ここはメンチュへテプ2世の葬祭複合体が建設される以前からハトホル女神の信仰があり、その神殿は篤く崇拝されていました。崖の切り立つ涸れ谷の奥部にあるディール・アル=バフリーは、崖が雌牛ハトホル女神の姿に見立てられ、涸れ谷の奥部の景観も女神の崇拝にふさわしい場所として古代エジプト人に認知されたのだと考えられます。ちょうど対岸にあるテーベの神、アメンの大神殿があるカルナクに面しており、カルナクのアメン神殿とディール・アル=バフリーのハトホル神殿を結ぶ東西の軸線がテーベの聖なる空間の中心軸として位置付けられました。
ディール・アル=バフリーは古代エジプト語で「ジェセル・ジェセルウ」と呼ばれ、その意味は「神聖なるものの中で最も神聖なるもの」であり、ここがテーベ西岸のネクロポリスの中心となりました。
中王国時代以降ディール・アル=バフリーでは「谷の祭」という祝祭が毎年行われ、カルナクのアメン大神殿からアメン、ムウト、コンスの神像を載せた船の形をした神輿がディール・アル=バフリーに運ばれました。このお祭りは、単にアメン神を中心とするテーベの三柱のための祭りではなく、人々が西岸のネクロポリスに眠る死者と交信することができた貴重な祝祭でした。人々はこの祭りの間に墓の礼拝堂を訪れ、その前庭部で先祖と飲食を共にし宴会を行ったとされています。これは日本のお盆にも似ていると思います。

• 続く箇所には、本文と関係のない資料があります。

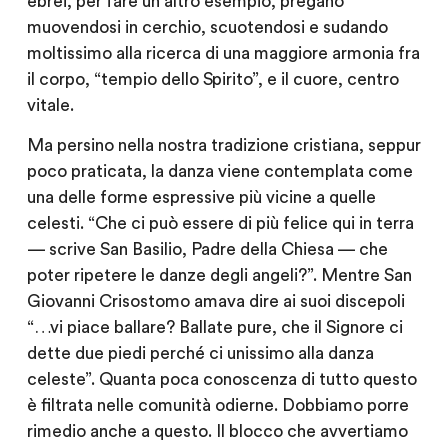
ebrei, per fare un altro esempio, pregano
muovendosi in cerchio, scuotendosi e sudando
moltissimo alla ricerca di una maggiore armonia fra
il corpo, “tempio dello Spirito”, e il cuore, centro
vitale.
Ma persino nella nostra
tradizione cristiana
, seppur
poco praticata, la danza viene contemplata come
una delle forme espressive più vicine a quelle
celesti. “Che ci può essere di più felice qui in terra
— scrive San Basilio, Padre della Chiesa — che
poter ripetere le danze degli angeli?”. Mentre San
Giovanni Crisostomo amava dire ai suoi discepoli
“…vi piace ballare? Ballate pure, che il Signore ci
dette due piedi perché ci unissimo alla danza
celeste”. Quanta poca conoscenza di tutto questo
è filtrata nelle comunità odierne. Dobbiamo porre
rimedio anche a questo. Il blocco che avvertiamo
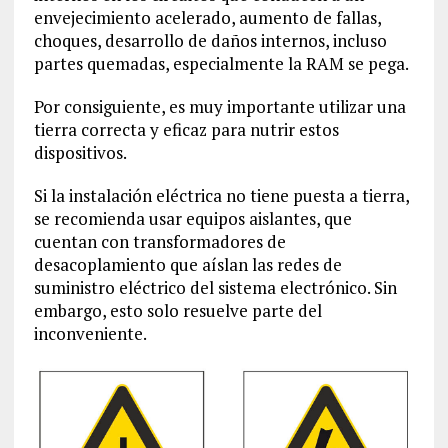
envejecimiento acelerado, aumento de fallas,
choques, desarrollo de daños internos, incluso
partes quemadas, especialmente la RAM se pega.
Por consiguiente, es muy importante utilizar una
tierra correcta y eficaz para nutrir estos
dispositivos.
Si la instalación eléctrica no tiene puesta a tierra,
se recomienda usar equipos aislantes, que
cuentan con transformadores de
desacoplamiento que aíslan las redes de
suministro eléctrico del sistema electrónico. Sin
embargo, esto solo resuelve parte del
inconveniente.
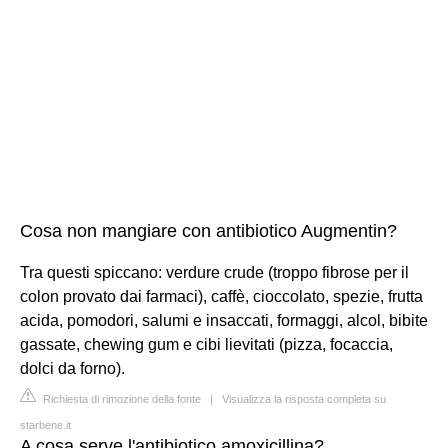
Cosa non mangiare con antibiotico Augmentin?
Tra questi spiccano: verdure crude (troppo fibrose per il
colon provato dai farmaci), caffè, cioccolato, spezie, frutta
acida, pomodori, salumi e insaccati, formaggi, alcol, bibite
gassate, chewing gum e cibi lievitati (pizza, focaccia,
dolci da forno).
Richiesta di rimozione della fonte
|
Visualizza la risposta completa su
starbene.it
A cosa serve l'antibiotico amoxicillina?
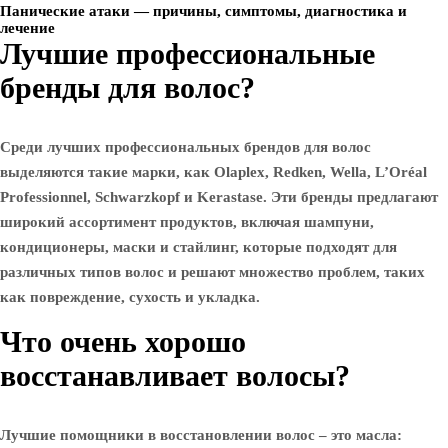
Панические атаки — причины, симптомы, диагностика и
лечение
Лучшие профессиональные
бренды для волос?
Среди лучших профессиональных брендов для волос
выделяются такие марки, как Olaplex, Redken, Wella, L’Oréal
Professionnel, Schwarzkopf и Kerastase. Эти бренды предлагают
широкий ассортимент продуктов, включая шампуни,
кондиционеры, маски и стайлинг, которые подходят для
различных типов волос и решают множество проблем, таких
как повреждение, сухость и укладка.
Что очень хорошо
восстанавливает волосы?
Лучшие помощники в восстановлении волос – это масла:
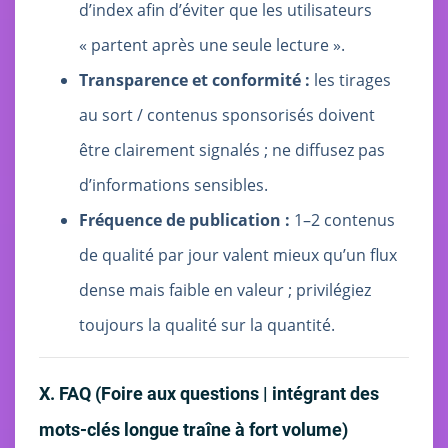
d’index afin d’éviter que les utilisateurs
« partent après une seule lecture ».
Transparence et conformité :
les tirages
au sort / contenus sponsorisés doivent
être clairement signalés ; ne diffusez pas
d’informations sensibles.
Fréquence de publication :
1–2 contenus
de qualité par jour valent mieux qu’un flux
dense mais faible en valeur ; privilégiez
toujours la qualité sur la quantité.
X. FAQ (Foire aux questions | intégrant des
mots‑clés longue traîne à fort volume)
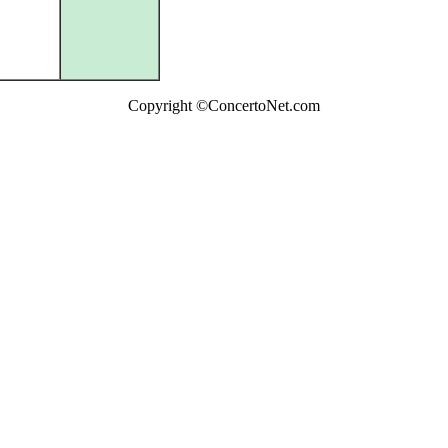
Copyright ©ConcertoNet.com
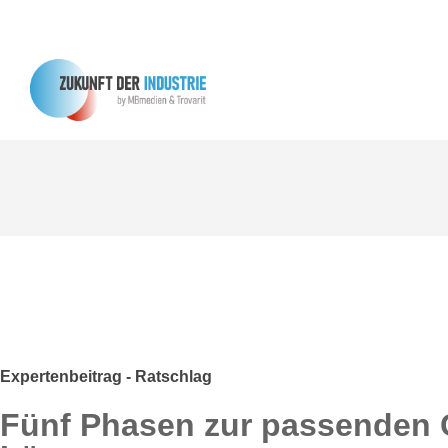
Expertenbeitrag - Ratschlag
Fünf Phasen zur passenden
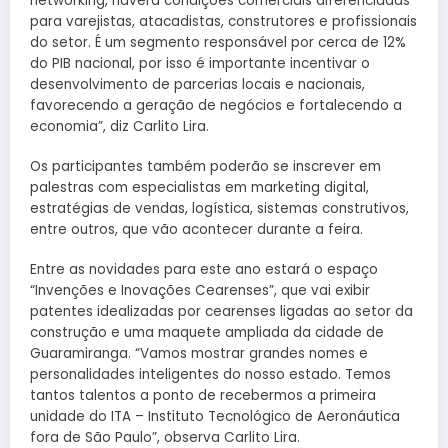
networking, haverá condições comerciais diferenciadas
para varejistas, atacadistas, construtores e profissionais
do setor. É um segmento responsável por cerca de 12%
do PIB nacional, por isso é importante incentivar o
desenvolvimento de parcerias locais e nacionais,
favorecendo a geração de negócios e fortalecendo a
economia”, diz Carlito Lira.
Os participantes também poderão se inscrever em
palestras com especialistas em marketing digital,
estratégias de vendas, logística, sistemas construtivos,
entre outros, que vão acontecer durante a feira.
Entre as novidades para este ano estará o espaço
“Invenções e Inovações Cearenses”, que vai exibir
patentes idealizadas por cearenses ligadas ao setor da
construção e uma maquete ampliada da cidade de
Guaramiranga. “Vamos mostrar grandes nomes e
personalidades inteligentes do nosso estado. Temos
tantos talentos a ponto de recebermos a primeira
unidade do ITA – Instituto Tecnológico de Aeronáutica
fora de São Paulo”, observa Carlito Lira.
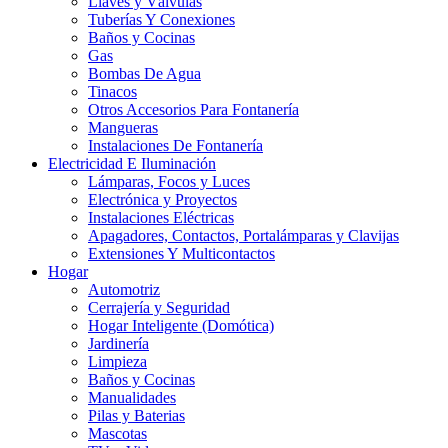
Llaves y Válvulas
Tuberías Y Conexiones
Baños y Cocinas
Gas
Bombas De Agua
Tinacos
Otros Accesorios Para Fontanería
Mangueras
Instalaciones De Fontanería
Electricidad E Iluminación
Lámparas, Focos y Luces
Electrónica y Proyectos
Instalaciones Eléctricas
Apagadores, Contactos, Portalámparas y Clavijas
Extensiones Y Multicontactos
Hogar
Automotriz
Cerrajería y Seguridad
Hogar Inteligente (Domótica)
Jardinería
Limpieza
Baños y Cocinas
Manualidades
Pilas y Baterias
Mascotas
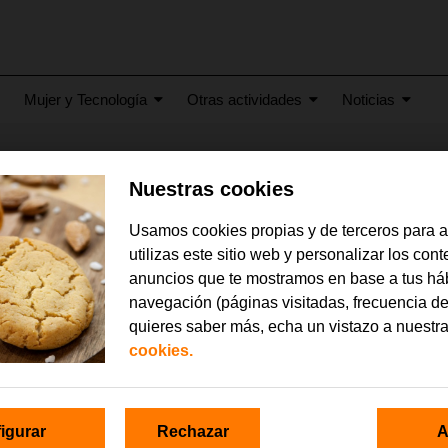
Mujer y Tecnología
Otras actividades
Noticias
Nuestras cookies
21
uramos Aula EDYTA en Gi
Usamos cookies propias y de terceros para 
utilizas este sitio web y personalizar los con
 Secretariado Gitano Gijón cuenta con nuev
anuncios que te mostramos en base a tus há
ción del programa EDYTA de Fundación Ora
navegación (páginas visitadas, frecuencia de
quieres saber más, echa un vistazo a nuestr
uguración ha contado con la participación de:
cookies.
 Ordás,
Director Fundación Secretariado Gitano Asturias,
Natalia Go
ión, Infancia y Juventud del Ayuntamiento de Gijón.
Nuria Varela M
a Díaz Sánchez
, Departamento de Empleo de la Fundación Secretar
igurar
Rechazar
A
Orange 2017 y trabajadora de la FSG en Gijón,
Óscar Aragón,
Direct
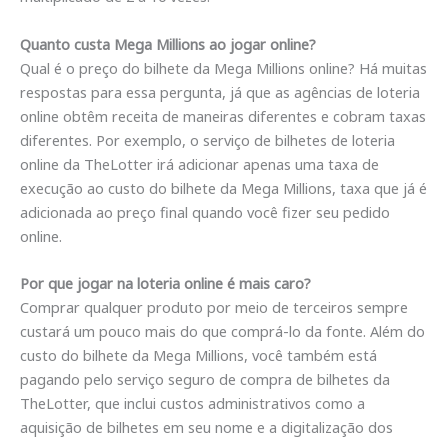
Quanto custa Mega Millions ao jogar online?
Qual é o preço do bilhete da Mega Millions online? Há muitas
respostas para essa pergunta, já que as agências de loteria
online obtêm receita de maneiras diferentes e cobram taxas
diferentes. Por exemplo, o serviço de bilhetes de loteria
online da TheLotter irá adicionar apenas uma taxa de
execução ao custo do bilhete da Mega Millions, taxa que já é
adicionada ao preço final quando você fizer seu pedido
online.
Por que jogar na loteria online é mais caro?
Comprar qualquer produto por meio de terceiros sempre
custará um pouco mais do que comprá-lo da fonte. Além do
custo do bilhete da Mega Millions, você também está
pagando pelo serviço seguro de compra de bilhetes da
TheLotter, que inclui custos administrativos como a
aquisição de bilhetes em seu nome e a digitalização dos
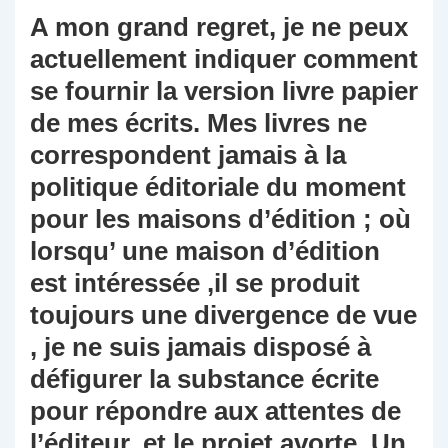
A mon grand regret, je ne peux
actuellement indiquer comment
se fournir la version livre papier
de mes écrits. Mes livres ne
correspondent jamais à la
politique éditoriale du moment
pour les maisons d’édition ; où
lorsqu’ une maison d’édition
est intéressée ,il se produit
toujours une divergence de vue
, je ne suis jamais disposé à
défigurer la substance écrite
pour répondre aux attentes de
l’éditeur, et le projet avorte. Un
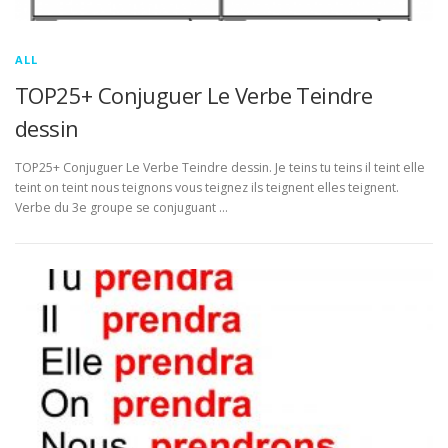
ALL
TOP25+ Conjuguer Le Verbe Teindre
dessin
TOP25+ Conjuguer Le Verbe Teindre dessin. Je teins tu teins il teint elle
teint on teint nous teignons vous teignez ils teignent elles teignent.
Verbe du 3e groupe se conjuguant …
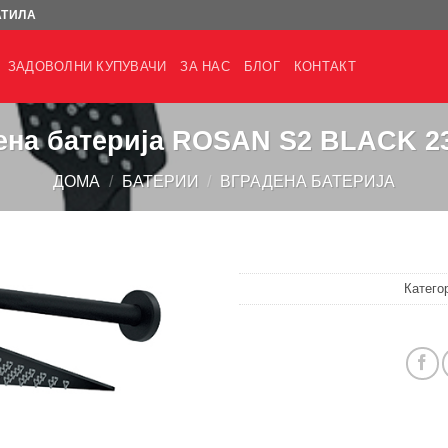
АТИЛА
ЗАДОВОЛНИ КУПУВАЧИ
ЗА НАС
БЛОГ
КОНТАКТ
ена батерија ROSAN S2 BLACK 2
ДОМА
/
БАТЕРИИ
/
ВГРАДЕНА БАТЕРИЈА
Катего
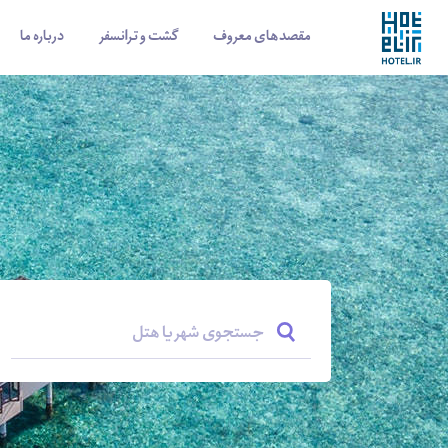
مقصدهای معروف
گشت و ترانسفر
درباره ما
جستجوی شهر یا هتل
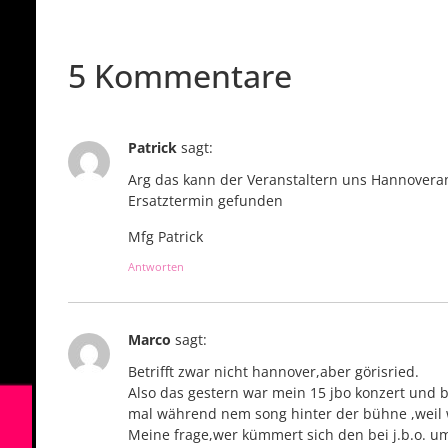
5 Kommentare
Patrick
sagt:
Arg das kann der Veranstaltern uns Hannoveran
Ersatztermin gefunden
Mfg Patrick
Antworten
Marco
sagt:
Betrifft zwar nicht hannover,aber görisried.
Also das gestern war mein 15 jbo konzert und 
mal während nem song hinter der bühne ,weil 
Meine frage,wer kümmert sich den bei j.b.o. um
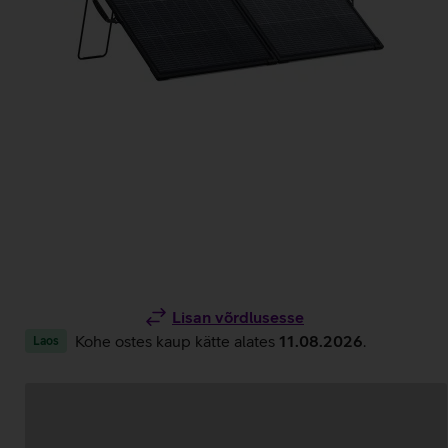
Lisan võrdlusesse
Kohe ostes kaup kätte alates
11.08.2026
.
Laos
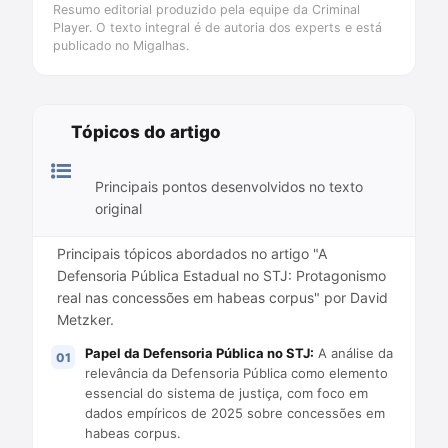
Resumo editorial produzido pela equipe da Criminal
Player. O texto integral é de autoria dos experts e está
publicado no Migalhas.
Tópicos do artigo
Principais pontos desenvolvidos no texto
original
Principais tópicos abordados no artigo "A
Defensoria Pública Estadual no STJ: Protagonismo
real nas concessões em habeas corpus" por David
Metzker.
Papel da Defensoria Pública no STJ:
A análise da
relevância da Defensoria Pública como elemento
essencial do sistema de justiça, com foco em
dados empíricos de 2025 sobre concessões em
habeas corpus.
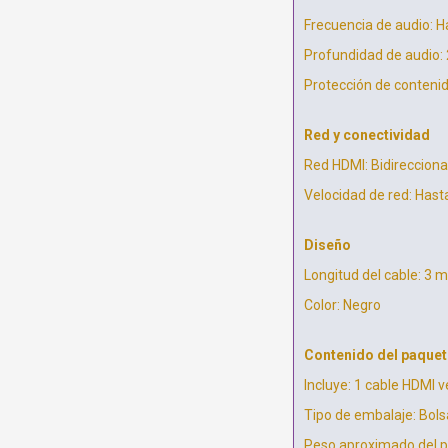
Frecuencia de audio: 
Profundidad de audio: 
Protección de conteni
Red y conectividad
Red HDMI: Bidirecciona
Velocidad de red: Has
Diseño
Longitud del cable: 3 m
Color: Negro
Contenido del paquet
Incluye: 1 cable HDMI
Tipo de embalaje: Bolsa
Peso aproximado del p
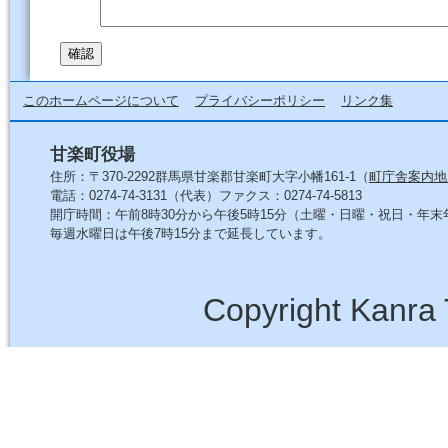
このホームページについて
プライバシーポリシー
リンク集
甘楽町役場
住所：〒370-2292群馬県甘楽郡甘楽町大字小幡161-1（
町庁舎案内地
電話：0274-74-3131（代表）ファクス：0274-74-5813
開庁時間：午前8時30分から午後5時15分（土曜・日曜・祝日・年
毎週水曜日は午後7時15分まで延長しています。
Copyright Kanra 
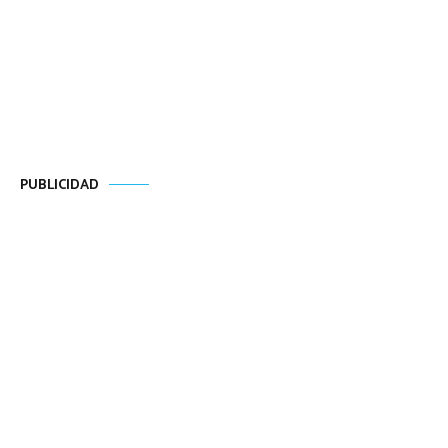
PUBLICIDAD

図1.テーベ・ネクロポリスの中心地、ディール・アル=バフリー、左にメンチュへテプ2世の葬祭複合体、右にハトシェプスト女王葬祭殿が見える。 ©︎ Nozomu Kawai
第2中間期第17王朝では、王墓はディール・アル=バフリーの北に位置するドゥラー・アブー・アル=ナーガ地区に造営されたため、このあたりを中心に墓地が展開されました。第17王朝の王墓は、ピラミッドを頂く上部構造を持つものでした。しかし、新王国時代第18王朝になると、アメンへテプ1世はそれまで同じ位置にあった王墓と葬祭殿を分離し、ピラミッドも造営しなくなりました。そして、再びディール・アル=バフリーに葬祭殿を建設したハトシェプスト女王がその背後に位置する「王家の谷」の崖下に長い通廊を持つ墓を造営しました。これが「王家の谷」の始まりであり、以降第20王朝の終わりまでの約500年間に歴代のファラオの墓は穿たれたのです。
アメンへテプ3世とアイは、メインの「王家の谷」である東谷ではなく西谷に造営されましたが、現在までに番号を持つ墓が65基存在しています。貴族の墓は、北はドゥラ・アブー・アル=ナーガから南はクルナト・ムライまでの地域に造営されました。
第18王朝の初期には、貴族の墓は仕えた王の葬祭殿の背後の地域に造営される傾向がありましたが、墓が増加すると良好な岩盤がある場所が少なくなり、必ずしも王の葬祭殿の付近に造営されるということでもなくなりました。また、アメンへテプ3世の治世になると貴族の中でも宰相クラスの墓は大型化し、良質の石灰岩が存在するアサシーフやシェイク・アブド・アル=クルナの標高の低い場所が墓地として選ばれるようになりました。図3、4のアメンへテプ3世から4世の時代の宰相ラーメス(ラモーゼ)の墓はその代表的な例です。

図2.王家の谷 ©︎ Nozomu Kawai

図3.シェイク・アブド・アル=クルナにある宰相ラーメス(ラモーゼ)の墓(アメンへテプ3世〜4世の治世)©︎ Nozomu Kawai

図4.ラーメス(ラモーゼ)の墓の葬送の図 ©︎ Nozomu Kawai
アマルナ時代に王と貴族の墓がアマルナに造営されるようになると、テーベ西岸のネクロポリスも放棄されましたが、ツタンカーメン王の治世に再び貴族の墓が造営されるようになりました。しかし、首都がアマルナからメンフィスに遷ると、サッカラが当時の貴族の主要な墓地として発展するようになりました。
一方で、王墓を造営していた職人の村ディール・アル=マディーナは、アメンへテプ1世の治世に開村し、徐々に発展していきました。ホルエムヘブ王の治世には職人が組織化され、これを受けて「王家の谷」の王墓の装飾も増加の傾向をたどりました。職人自身の墓でも、埋葬室に美しい壁画が施されるようになりました。
このディール・アル=マディーナの職人の村はかなり保存状態の良い状態で発掘されたために、古代エジプト社会の一面をしめす稀有な例となっております。村の家屋からは主人や家族の名前が記された遺物が出土しているため、住居の家主や家族構成もわかっており、出土したオストラカやパピルスの文字史料からは、村の中の人間関係までもが詳らかに明らかになっています。既婚者の不倫や人物の対立関係などの出来事もわかっています。またこの村の職人達によって、記録されている最古のストライキがあったことも知られています。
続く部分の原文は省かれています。